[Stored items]
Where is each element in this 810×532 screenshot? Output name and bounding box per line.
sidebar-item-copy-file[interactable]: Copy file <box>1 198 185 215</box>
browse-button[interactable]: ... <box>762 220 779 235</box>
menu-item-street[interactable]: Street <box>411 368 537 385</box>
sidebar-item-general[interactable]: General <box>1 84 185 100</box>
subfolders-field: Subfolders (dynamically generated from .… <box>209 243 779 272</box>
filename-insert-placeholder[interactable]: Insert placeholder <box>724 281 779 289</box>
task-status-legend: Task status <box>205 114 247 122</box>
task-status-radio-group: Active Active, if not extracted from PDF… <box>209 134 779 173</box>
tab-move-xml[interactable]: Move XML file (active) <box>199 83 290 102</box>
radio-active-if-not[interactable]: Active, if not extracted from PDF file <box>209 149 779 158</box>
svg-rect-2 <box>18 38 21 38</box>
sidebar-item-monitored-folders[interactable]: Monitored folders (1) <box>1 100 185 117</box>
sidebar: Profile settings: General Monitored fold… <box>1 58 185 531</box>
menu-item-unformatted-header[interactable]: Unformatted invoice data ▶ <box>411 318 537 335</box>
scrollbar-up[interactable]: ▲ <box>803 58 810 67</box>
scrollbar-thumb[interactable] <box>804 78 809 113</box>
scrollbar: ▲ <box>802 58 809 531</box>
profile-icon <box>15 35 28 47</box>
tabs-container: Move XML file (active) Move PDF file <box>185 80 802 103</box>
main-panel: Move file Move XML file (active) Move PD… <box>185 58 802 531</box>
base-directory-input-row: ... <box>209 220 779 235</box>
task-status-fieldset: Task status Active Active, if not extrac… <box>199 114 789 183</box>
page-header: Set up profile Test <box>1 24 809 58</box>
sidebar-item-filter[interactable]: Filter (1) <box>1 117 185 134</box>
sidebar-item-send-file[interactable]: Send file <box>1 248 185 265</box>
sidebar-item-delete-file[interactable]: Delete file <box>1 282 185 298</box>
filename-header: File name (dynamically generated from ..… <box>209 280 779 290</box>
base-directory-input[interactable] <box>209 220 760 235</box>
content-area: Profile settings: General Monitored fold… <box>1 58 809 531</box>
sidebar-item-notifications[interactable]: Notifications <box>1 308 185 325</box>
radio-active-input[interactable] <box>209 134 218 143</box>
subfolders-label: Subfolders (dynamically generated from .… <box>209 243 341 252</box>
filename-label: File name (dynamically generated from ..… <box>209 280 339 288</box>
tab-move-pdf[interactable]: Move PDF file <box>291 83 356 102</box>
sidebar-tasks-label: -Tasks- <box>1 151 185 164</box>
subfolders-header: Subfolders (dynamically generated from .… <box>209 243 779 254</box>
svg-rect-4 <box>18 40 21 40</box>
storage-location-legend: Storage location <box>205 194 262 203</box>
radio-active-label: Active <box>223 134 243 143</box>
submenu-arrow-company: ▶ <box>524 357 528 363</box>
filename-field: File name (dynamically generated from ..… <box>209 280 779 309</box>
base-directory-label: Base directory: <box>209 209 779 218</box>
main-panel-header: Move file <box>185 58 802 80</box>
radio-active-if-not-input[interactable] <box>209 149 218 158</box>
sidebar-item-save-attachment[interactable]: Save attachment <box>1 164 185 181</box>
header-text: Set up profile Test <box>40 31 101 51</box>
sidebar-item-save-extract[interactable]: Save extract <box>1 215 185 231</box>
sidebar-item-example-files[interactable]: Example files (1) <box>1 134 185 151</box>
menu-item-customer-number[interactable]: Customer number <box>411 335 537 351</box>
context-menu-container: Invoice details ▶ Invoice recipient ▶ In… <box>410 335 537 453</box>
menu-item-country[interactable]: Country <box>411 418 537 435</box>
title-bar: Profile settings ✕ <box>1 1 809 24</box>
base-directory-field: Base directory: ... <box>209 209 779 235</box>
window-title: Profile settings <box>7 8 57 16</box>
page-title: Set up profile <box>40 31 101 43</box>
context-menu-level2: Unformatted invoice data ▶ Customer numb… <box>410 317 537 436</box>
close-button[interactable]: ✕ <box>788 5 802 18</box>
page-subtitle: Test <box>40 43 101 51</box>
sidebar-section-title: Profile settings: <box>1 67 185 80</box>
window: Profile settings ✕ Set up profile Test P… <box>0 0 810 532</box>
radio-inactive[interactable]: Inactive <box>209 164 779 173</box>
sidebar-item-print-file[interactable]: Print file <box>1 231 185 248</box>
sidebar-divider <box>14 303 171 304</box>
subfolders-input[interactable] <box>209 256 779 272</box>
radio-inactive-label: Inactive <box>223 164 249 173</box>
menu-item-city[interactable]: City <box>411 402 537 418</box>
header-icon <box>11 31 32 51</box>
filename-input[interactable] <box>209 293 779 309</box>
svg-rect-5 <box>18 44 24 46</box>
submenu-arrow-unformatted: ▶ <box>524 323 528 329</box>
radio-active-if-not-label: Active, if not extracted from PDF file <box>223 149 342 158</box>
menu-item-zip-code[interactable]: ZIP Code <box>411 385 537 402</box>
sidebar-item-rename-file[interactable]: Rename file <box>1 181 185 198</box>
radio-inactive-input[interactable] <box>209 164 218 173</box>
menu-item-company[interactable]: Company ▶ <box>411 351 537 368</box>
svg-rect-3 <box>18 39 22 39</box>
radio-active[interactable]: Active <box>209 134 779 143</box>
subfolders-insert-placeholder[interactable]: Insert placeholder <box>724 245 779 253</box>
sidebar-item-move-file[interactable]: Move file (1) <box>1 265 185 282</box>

Work instruction: Whatever appears in the lines above should be copied exactly.

Answer to this task:
Where is each element in this 810×532 screenshot? Output name and bounding box per line.
sidebar-item-copy-file[interactable]: Copy file <box>1 198 185 215</box>
browse-button[interactable]: ... <box>762 220 779 235</box>
menu-item-street[interactable]: Street <box>411 368 537 385</box>
sidebar-item-general[interactable]: General <box>1 84 185 100</box>
subfolders-field: Subfolders (dynamically generated from .… <box>209 243 779 272</box>
filename-insert-placeholder[interactable]: Insert placeholder <box>724 281 779 289</box>
task-status-legend: Task status <box>205 114 247 122</box>
task-status-radio-group: Active Active, if not extracted from PDF… <box>209 134 779 173</box>
tab-move-xml[interactable]: Move XML file (active) <box>199 83 290 102</box>
radio-active-if-not[interactable]: Active, if not extracted from PDF file <box>209 149 779 158</box>
svg-rect-2 <box>18 38 21 38</box>
sidebar-item-monitored-folders[interactable]: Monitored folders (1) <box>1 100 185 117</box>
sidebar: Profile settings: General Monitored fold… <box>1 58 185 531</box>
menu-item-unformatted-header[interactable]: Unformatted invoice data ▶ <box>411 318 537 335</box>
scrollbar-up[interactable]: ▲ <box>803 58 810 67</box>
scrollbar-thumb[interactable] <box>804 78 809 113</box>
scrollbar: ▲ <box>802 58 809 531</box>
profile-icon <box>15 35 28 47</box>
tabs-container: Move XML file (active) Move PDF file <box>185 80 802 103</box>
main-panel: Move file Move XML file (active) Move PD… <box>185 58 802 531</box>
base-directory-input-row: ... <box>209 220 779 235</box>
task-status-fieldset: Task status Active Active, if not extrac… <box>199 114 789 183</box>
page-header: Set up profile Test <box>1 24 809 58</box>
sidebar-item-filter[interactable]: Filter (1) <box>1 117 185 134</box>
sidebar-item-send-file[interactable]: Send file <box>1 248 185 265</box>
sidebar-item-delete-file[interactable]: Delete file <box>1 282 185 298</box>
filename-header: File name (dynamically generated from ..… <box>209 280 779 290</box>
base-directory-input[interactable] <box>209 220 760 235</box>
content-area: Profile settings: General Monitored fold… <box>1 58 809 531</box>
sidebar-item-notifications[interactable]: Notifications <box>1 308 185 325</box>
radio-active-input[interactable] <box>209 134 218 143</box>
subfolders-label: Subfolders (dynamically generated from .… <box>209 243 341 252</box>
filename-label: File name (dynamically generated from ..… <box>209 280 339 288</box>
tab-move-pdf[interactable]: Move PDF file <box>291 83 356 102</box>
sidebar-tasks-label: -Tasks- <box>1 151 185 164</box>
subfolders-header: Subfolders (dynamically generated from .… <box>209 243 779 254</box>
svg-rect-4 <box>18 40 21 40</box>
storage-location-legend: Storage location <box>205 194 262 203</box>
radio-active-label: Active <box>223 134 243 143</box>
submenu-arrow-company: ▶ <box>524 357 528 363</box>
filename-field: File name (dynamically generated from ..… <box>209 280 779 309</box>
base-directory-label: Base directory: <box>209 209 779 218</box>
main-panel-header: Move file <box>185 58 802 80</box>
radio-active-if-not-input[interactable] <box>209 149 218 158</box>
sidebar-item-save-attachment[interactable]: Save attachment <box>1 164 185 181</box>
header-text: Set up profile Test <box>40 31 101 51</box>
sidebar-item-save-extract[interactable]: Save extract <box>1 215 185 231</box>
sidebar-item-example-files[interactable]: Example files (1) <box>1 134 185 151</box>
menu-item-customer-number[interactable]: Customer number <box>411 335 537 351</box>
context-menu-container: Invoice details ▶ Invoice recipient ▶ In… <box>410 335 537 453</box>
menu-item-country[interactable]: Country <box>411 418 537 435</box>
title-bar: Profile settings ✕ <box>1 1 809 24</box>
base-directory-field: Base directory: ... <box>209 209 779 235</box>
window-title: Profile settings <box>7 8 57 16</box>
page-title: Set up profile <box>40 31 101 43</box>
context-menu-level2: Unformatted invoice data ▶ Customer numb… <box>410 317 537 436</box>
close-button[interactable]: ✕ <box>788 5 802 18</box>
page-subtitle: Test <box>40 43 101 51</box>
sidebar-section-title: Profile settings: <box>1 67 185 80</box>
window: Profile settings ✕ Set up profile Test P… <box>0 0 810 532</box>
radio-inactive[interactable]: Inactive <box>209 164 779 173</box>
sidebar-item-print-file[interactable]: Print file <box>1 231 185 248</box>
sidebar-divider <box>14 303 171 304</box>
subfolders-input[interactable] <box>209 256 779 272</box>
radio-inactive-label: Inactive <box>223 164 249 173</box>
menu-item-city[interactable]: City <box>411 402 537 418</box>
header-icon <box>11 31 32 51</box>
filename-input[interactable] <box>209 293 779 309</box>
svg-rect-5 <box>18 44 24 46</box>
submenu-arrow-unformatted: ▶ <box>524 323 528 329</box>
radio-active-if-not-label: Active, if not extracted from PDF file <box>223 149 342 158</box>
menu-item-zip-code[interactable]: ZIP Code <box>411 385 537 402</box>
sidebar-item-rename-file[interactable]: Rename file <box>1 181 185 198</box>
radio-inactive-input[interactable] <box>209 164 218 173</box>
menu-item-company[interactable]: Company ▶ <box>411 351 537 368</box>
svg-rect-3 <box>18 39 22 39</box>
radio-active[interactable]: Active <box>209 134 779 143</box>
subfolders-insert-placeholder[interactable]: Insert placeholder <box>724 245 779 253</box>
sidebar-item-move-file[interactable]: Move file (1) <box>1 265 185 282</box>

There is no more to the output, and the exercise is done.